La donna, tuttavia, non poteva immaginare che il sangue del centauro avesse assimilato la mortifera sostanza. Così, qualche tempo dopo, allorché Eracle indossò la tunica, fu pervaso da un bruciore inimmaginabile che ben presto si trasformò in una terribile agonia. Preparata una pira per indurre la morte attraverso il fuoco, Zeus si impietosì un’ultima volta per quel suo figlio sofferente. Prima che potesse spirare, il corpo di Eracle fu condotto sull’Olimpo con un boato. Sul sacro monte degli Dei l’eroe raggiunse l’immortalità e si riconciliò infine con Era.

Il culto

Il culto di Eracle giunse tra le popolazioni italiche sin dalla fondazione delle colonie greche di Pithecusa sull’isola d’Ischia e Cuma (VIII secolo a.C.). Da qui, attraverso gli scambi commerciali con le popolazioni limitrofe, si dovette diffondere presso i Sanniti, gli Etruschi (Hercle) e infine i Latini, dove divenne Hercules. Pur conservando quasi intatti i dettami del mito, in questo peregrinare sincretico Ercole si caratterizzò di nuove connotazioni. Tra gli Etruschi divenne, ad esempio, associato alle fonti d’acqua e spesso raffigurato su vasi, monili e sarcofagi nell’atto di specchiarsi sulla superficie sorgiva mentre indossa il suo mantello leonino.

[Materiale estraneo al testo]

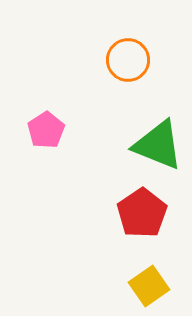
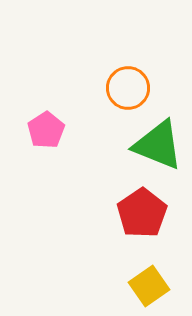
orange circle: moved 28 px down
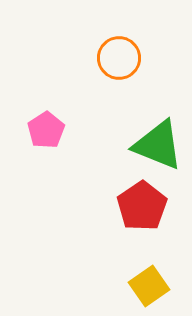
orange circle: moved 9 px left, 30 px up
red pentagon: moved 7 px up
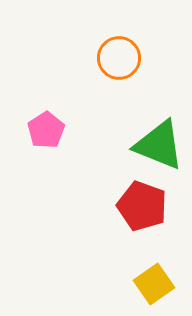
green triangle: moved 1 px right
red pentagon: rotated 18 degrees counterclockwise
yellow square: moved 5 px right, 2 px up
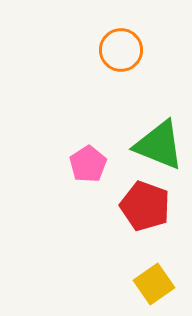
orange circle: moved 2 px right, 8 px up
pink pentagon: moved 42 px right, 34 px down
red pentagon: moved 3 px right
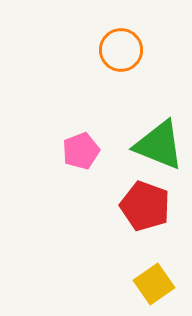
pink pentagon: moved 7 px left, 13 px up; rotated 12 degrees clockwise
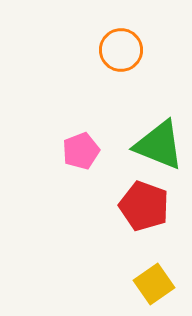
red pentagon: moved 1 px left
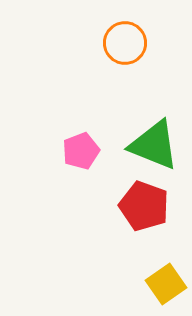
orange circle: moved 4 px right, 7 px up
green triangle: moved 5 px left
yellow square: moved 12 px right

Attraverso nuove sensibilità e il mutare dei contesti, l’eroe divenne pertanto connesso all’attività agropastorale e alla lealtà nel commercio. D’altronde, il mito attribuisce ad Ercole la cacciata dei briganti fraudolenti dal foro Boario a Roma, tra cui il gigante Caco, durante la sua decima fatica. Furono tutti questi gli attributi, in aggiunta a quelli caratterizzanti dell’età greca, oggetto di cerimoniale a Roma. Un primitivo culto di Ercole si originò forse a Tivoli, dove sorse un grandioso santuario che venerava il dio come guerriero, protettore del commercio e della pastorizia.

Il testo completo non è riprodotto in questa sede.